In the first week of November, buffet restaurant sales were down 33.8 percent compared with the same period in 2019. In the last week of October, they were down 35.5 percent.
Hotel and travel-related service revenue was down 7.1 percent in the first week of November compared with the same period two years earlier.
Transportation-service revenue fell 8.9 percent.
Bar revenue grew 2.4 percent. It was down 18 percent in the last week of October compared with the same period two years earlier.
A recent survey conducted by the Korea Federation of SMEs found the majority of small shop owners are still skeptical about the eased regulations.
Of those surveyed, 62.4 percent said their monthly revenue will be a quarter or less of pre-Covid levels.
They are especially concerned with the high number of people still becoming infected with the virus.
The government late last month announced a three-phase plan for when more than 70 percent of the population is vaccinated.

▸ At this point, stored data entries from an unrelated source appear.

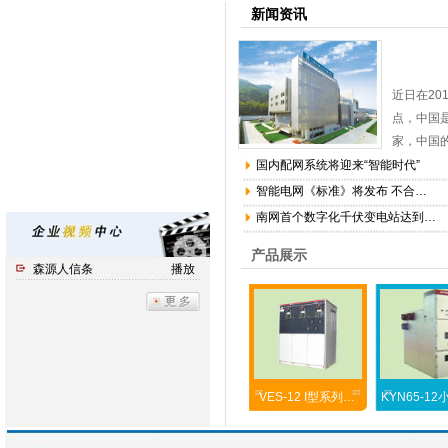
新闻资讯
近日在20
点，中国
家，中国
平，特高
国内配网系统将迎来“智能时代”
当中。
智能电网《标准》将发布 不合…
国内知名
南网首个数字化千伏变电站达到…
产品展示
森源人信条
播放
VES-12 I型系列…
KYN65-1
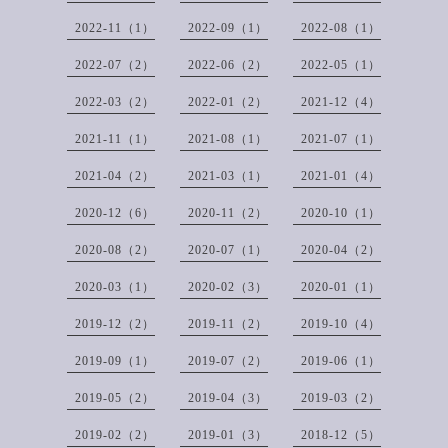
2022-11（1）
2022-09（1）
2022-08（1）
2022-07（2）
2022-06（2）
2022-05（1）
2022-03（2）
2022-01（2）
2021-12（4）
2021-11（1）
2021-08（1）
2021-07（1）
2021-04（2）
2021-03（1）
2021-01（4）
2020-12（6）
2020-11（2）
2020-10（1）
2020-08（2）
2020-07（1）
2020-04（2）
2020-03（1）
2020-02（3）
2020-01（1）
2019-12（2）
2019-11（2）
2019-10（4）
2019-09（1）
2019-07（2）
2019-06（1）
2019-05（2）
2019-04（3）
2019-03（2）
2019-02（2）
2019-01（3）
2018-12（5）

From Nov.1, up to 10 people are allowed to gather at restaurants and cafes in Seoul, Gyeonggi and Incheon. For other regions, the maximum is 12.
Up to four in the groups can be unvaccinated.
The 10 p.m. limit on the operations of restaurants has been lifted.
The Korea Foodservice Industry Association said while the government's easing of social distancing regulations is good news for many small stores, the government needs to further lift its restrictions, such as the limiting of the number of customers.